WORK REQUIRED
Transcribe the entries exactly as given and skip whatever images they hold.

╭──

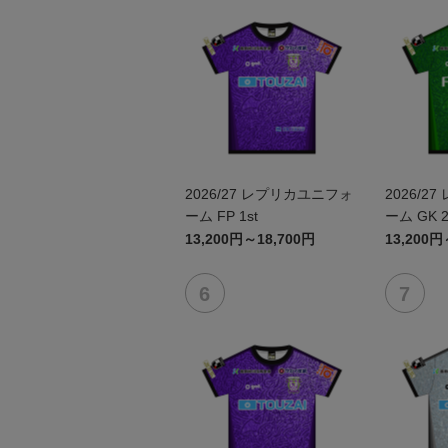
2026/27 レプリカユニフォ
2026/27 レプリカユニフォ
ーム FP 1st
ーム GK 2
13,200円～18,700円
13,200円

╰──

EXERCISE RESULT
2026/27 レプリカユニフォ
2026/27 レプリカユニフォ
ーム FP 1st
ーム GK 2
13,200円～18,700円
13,200円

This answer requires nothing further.